## EXERCISE
Where the string "watermark" occurs in a line of the data below, that line should be copied.
DATASET CONTENT START
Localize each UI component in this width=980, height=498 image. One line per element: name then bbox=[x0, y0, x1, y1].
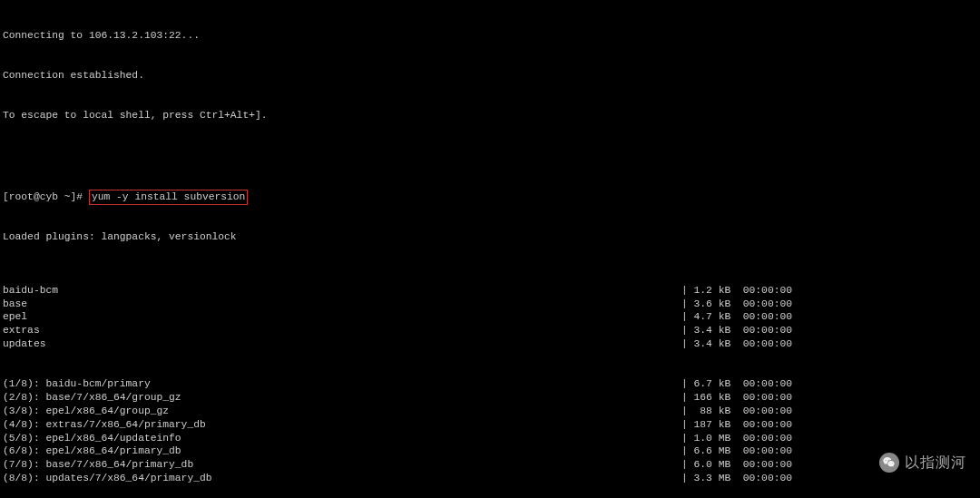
download-row: (8/8): updates/7/x86_64/primary_db| 3.3 … bbox=[3, 472, 792, 485]
row-name: (7/8): base/7/x86_64/primary_db bbox=[3, 458, 193, 472]
watermark-text: 以指测河 bbox=[905, 454, 966, 473]
row-size-time: | 3.6 kB 00:00:00 bbox=[681, 298, 792, 311]
repo-status-row: extras| 3.4 kB 00:00:00 bbox=[3, 324, 792, 337]
repo-status-row: epel| 4.7 kB 00:00:00 bbox=[3, 310, 792, 324]
row-size-time: | 166 kB 00:00:00 bbox=[681, 391, 792, 405]
wechat-icon bbox=[879, 453, 899, 473]
prompt-user: [root@cyb ~]# bbox=[3, 191, 89, 202]
row-name: (2/8): base/7/x86_64/group_gz bbox=[3, 391, 181, 405]
established-line: Connection established. bbox=[3, 69, 977, 83]
escape-hint: To escape to local shell, press Ctrl+Alt… bbox=[3, 109, 977, 122]
connect-line: Connecting to 106.13.2.103:22... bbox=[3, 29, 977, 43]
prompt-line: [root@cyb ~]# yum -y install subversion bbox=[3, 190, 977, 203]
row-name: (6/8): epel/x86_64/primary_db bbox=[3, 444, 181, 458]
row-size-time: | 6.7 kB 00:00:00 bbox=[681, 377, 792, 391]
row-size-time: | 1.2 kB 00:00:00 bbox=[681, 284, 792, 298]
download-row: (6/8): epel/x86_64/primary_db| 6.6 MB 00… bbox=[3, 444, 792, 458]
row-name: epel bbox=[3, 310, 27, 324]
download-row: (7/8): base/7/x86_64/primary_db| 6.0 MB … bbox=[3, 458, 792, 472]
repo-status-row: baidu-bcm| 1.2 kB 00:00:00 bbox=[3, 284, 792, 298]
repo-status-row: updates| 3.4 kB 00:00:00 bbox=[3, 337, 792, 351]
plugins-line: Loaded plugins: langpacks, versionlock bbox=[3, 230, 977, 244]
row-name: (1/8): baidu-bcm/primary bbox=[3, 377, 151, 391]
terminal-output[interactable]: Connecting to 106.13.2.103:22... Connect… bbox=[0, 0, 980, 498]
row-name: extras bbox=[3, 324, 40, 337]
row-name: (4/8): extras/7/x86_64/primary_db bbox=[3, 418, 206, 432]
row-name: (8/8): updates/7/x86_64/primary_db bbox=[3, 472, 212, 485]
repo-status-row: base| 3.6 kB 00:00:00 bbox=[3, 298, 792, 311]
row-size-time: | 1.0 MB 00:00:00 bbox=[681, 432, 792, 445]
row-name: (3/8): epel/x86_64/group_gz bbox=[3, 405, 169, 418]
row-size-time: | 3.4 kB 00:00:00 bbox=[681, 337, 792, 351]
row-size-time: | 88 kB 00:00:00 bbox=[681, 405, 792, 418]
row-name: base bbox=[3, 298, 27, 311]
watermark: 以指测河 bbox=[879, 453, 966, 473]
row-size-time: | 187 kB 00:00:00 bbox=[681, 418, 792, 432]
download-row: (1/8): baidu-bcm/primary| 6.7 kB 00:00:0… bbox=[3, 377, 792, 391]
row-name: (5/8): epel/x86_64/updateinfo bbox=[3, 432, 181, 445]
row-name: baidu-bcm bbox=[3, 284, 58, 298]
row-size-time: | 6.6 MB 00:00:00 bbox=[681, 444, 792, 458]
row-size-time: | 3.3 MB 00:00:00 bbox=[681, 472, 792, 485]
row-size-time: | 6.0 MB 00:00:00 bbox=[681, 458, 792, 472]
command-highlight: yum -y install subversion bbox=[89, 190, 248, 205]
download-row: (4/8): extras/7/x86_64/primary_db| 187 k… bbox=[3, 418, 792, 432]
blank-line bbox=[3, 150, 977, 163]
row-size-time: | 3.4 kB 00:00:00 bbox=[681, 324, 792, 337]
row-size-time: | 4.7 kB 00:00:00 bbox=[681, 310, 792, 324]
download-row: (3/8): epel/x86_64/group_gz| 88 kB 00:00… bbox=[3, 405, 792, 418]
download-row: (5/8): epel/x86_64/updateinfo| 1.0 MB 00… bbox=[3, 432, 792, 445]
row-name: updates bbox=[3, 337, 45, 351]
download-row: (2/8): base/7/x86_64/group_gz| 166 kB 00… bbox=[3, 391, 792, 405]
DATASET CONTENT END
## ANSWER TO THIS TASK
watermark-text: 以指测河 bbox=[905, 454, 966, 473]
watermark: 以指测河 bbox=[879, 453, 966, 473]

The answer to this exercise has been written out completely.